Clay, parchment, papyrus, paper
In 1849 during the excavation works in the ancient Assyrian capital of Nineveh British archaeologist Austen Henry Layard discovered a library of cuneiform tablets compiled under the rule of king Ashurbanipal in the VII century B.C. It was the greatest of ancient libraries. Tablets made of terracotta survived thousands of years without any damage and even the fire only made them harder without damaging the writing. The importance of that discovery is hard to overestimate – by deciphering the cuneiform the scientists discovered the culture of Mesopotamian civilization.
But clay wasn’t the only material – already in the Mesopotamian kingdom and Ancient Egypt people used parchment and papyrus to write texts, later paper was added. Such materials could store records of dozens or hundred years, but were sensitive to water and fire. The Alexandrian Library disappeared in the fire thus becoming a sad example of fragility of knowledge.
By late Middle Ages the need for material for making records and printing texts moved paper to the forefront. By early XX century industrial technologies made it a lot more inexpensive, but at the same time sharply accelerated the speed of its aging. My types of modern paper degrade in a matter of several decades.
Digital media
In the computer age, digital media gained in capacity by billions of times in the course of a few decades. A smartphone’s memory could hold a library of dozens of thousands of books. The speed of data recording and reading grows as fast. Short life cycle of such media remains the Achilles heel of digital technologies. Even the most reliable popular types of digital memory age fast and are still inferior to paper in terms of the guaranteed term of data storage.
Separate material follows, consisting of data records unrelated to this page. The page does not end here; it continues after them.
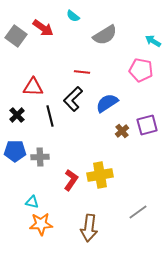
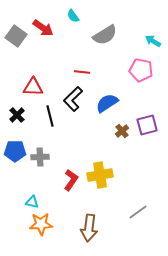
cyan semicircle: rotated 16 degrees clockwise
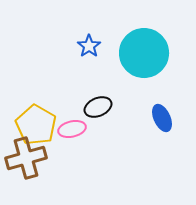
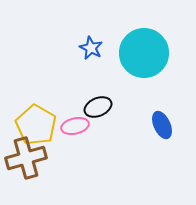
blue star: moved 2 px right, 2 px down; rotated 10 degrees counterclockwise
blue ellipse: moved 7 px down
pink ellipse: moved 3 px right, 3 px up
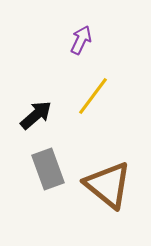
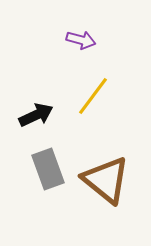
purple arrow: rotated 80 degrees clockwise
black arrow: rotated 16 degrees clockwise
brown triangle: moved 2 px left, 5 px up
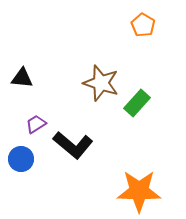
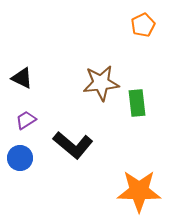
orange pentagon: rotated 15 degrees clockwise
black triangle: rotated 20 degrees clockwise
brown star: rotated 24 degrees counterclockwise
green rectangle: rotated 48 degrees counterclockwise
purple trapezoid: moved 10 px left, 4 px up
blue circle: moved 1 px left, 1 px up
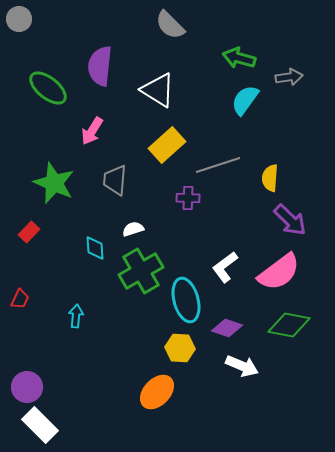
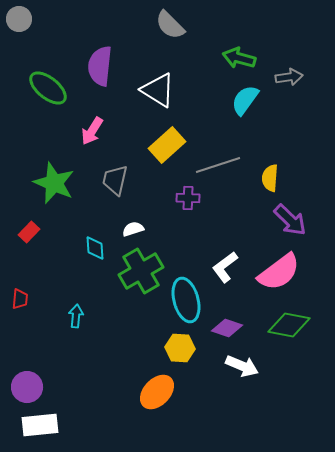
gray trapezoid: rotated 8 degrees clockwise
red trapezoid: rotated 20 degrees counterclockwise
white rectangle: rotated 51 degrees counterclockwise
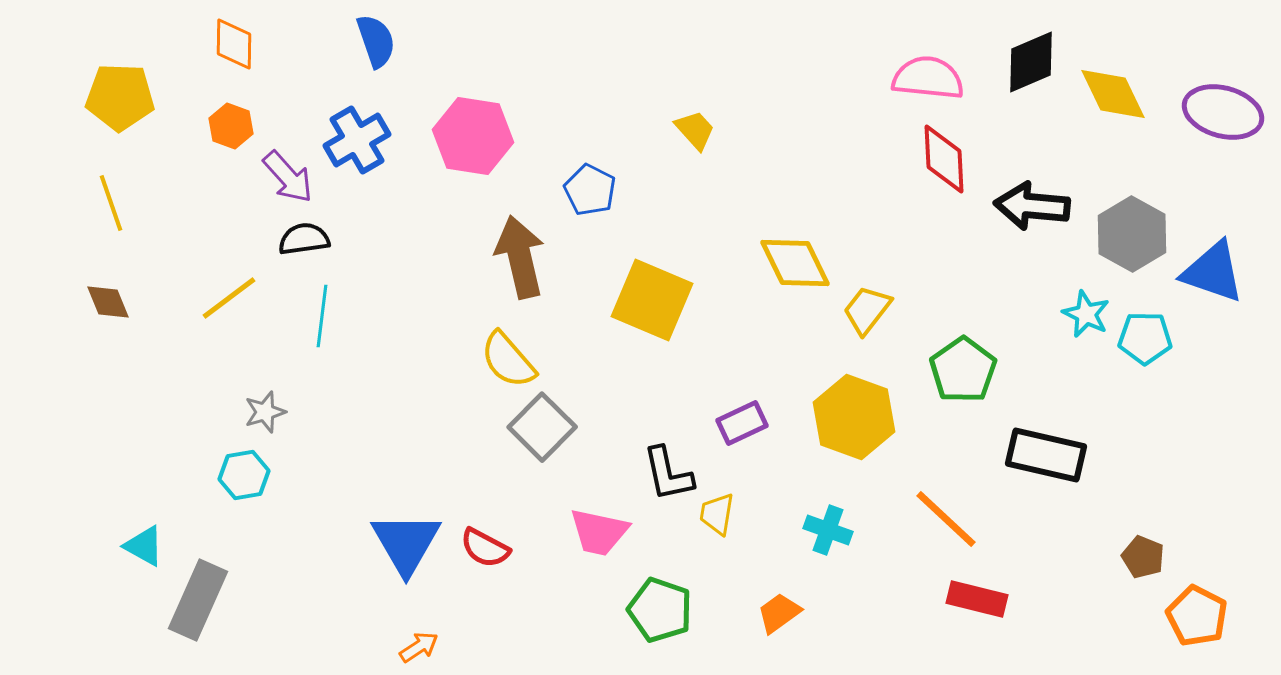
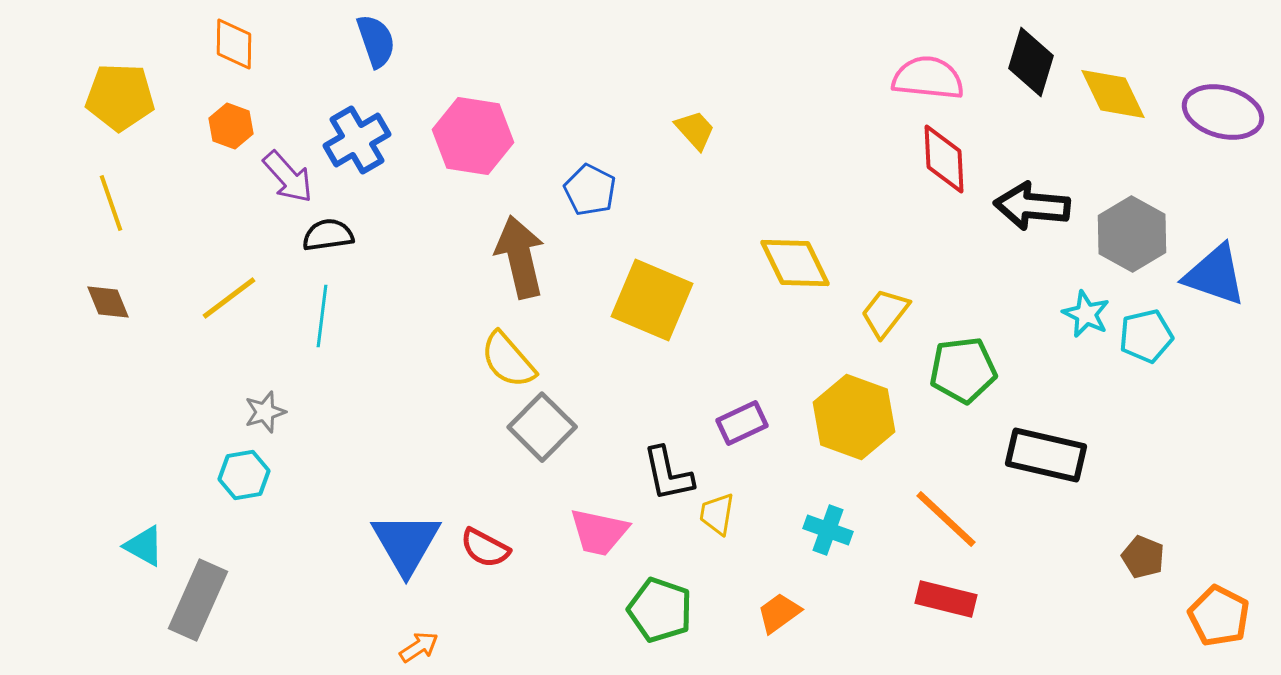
black diamond at (1031, 62): rotated 50 degrees counterclockwise
black semicircle at (304, 239): moved 24 px right, 4 px up
blue triangle at (1213, 272): moved 2 px right, 3 px down
yellow trapezoid at (867, 310): moved 18 px right, 3 px down
cyan pentagon at (1145, 338): moved 1 px right, 2 px up; rotated 14 degrees counterclockwise
green pentagon at (963, 370): rotated 28 degrees clockwise
red rectangle at (977, 599): moved 31 px left
orange pentagon at (1197, 616): moved 22 px right
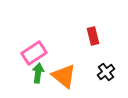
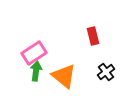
green arrow: moved 2 px left, 2 px up
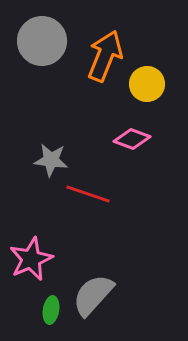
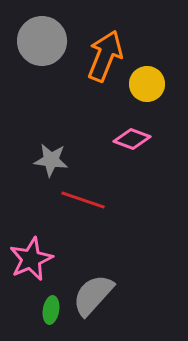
red line: moved 5 px left, 6 px down
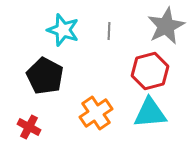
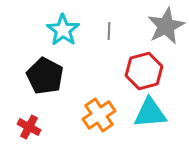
cyan star: rotated 16 degrees clockwise
red hexagon: moved 6 px left
orange cross: moved 3 px right, 2 px down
In general, the entire history of data storage media development has been accompanied by the shrinking of their lifecycle and remaining low level of resistance to extreme conditions. It is the reverse side of accessibility and affordability.
Magnetic discs and flash memory can reliably store data only for a number of years and are not resistant to powerful electromagnetic fields and temperatures over 100ºС. Optical discs can store data from 3 to 20 years, despite the much longer service life claimed by the manufacturers. The data stored on discs is gradually erased under the influence of temperature over 50–70ºС and even sunlight, not to mention harder radiation. Currently, the most reliable data storage media are streamers that records data on magnetic tape. Such devices are used for archive storage, but for them the term of information storage is 15-30 years even in strictly observed environmental conditions. Periodic data copying and upgrade of the data storage media require an expensive infrastructure and constant investment in servicing the electronic archive.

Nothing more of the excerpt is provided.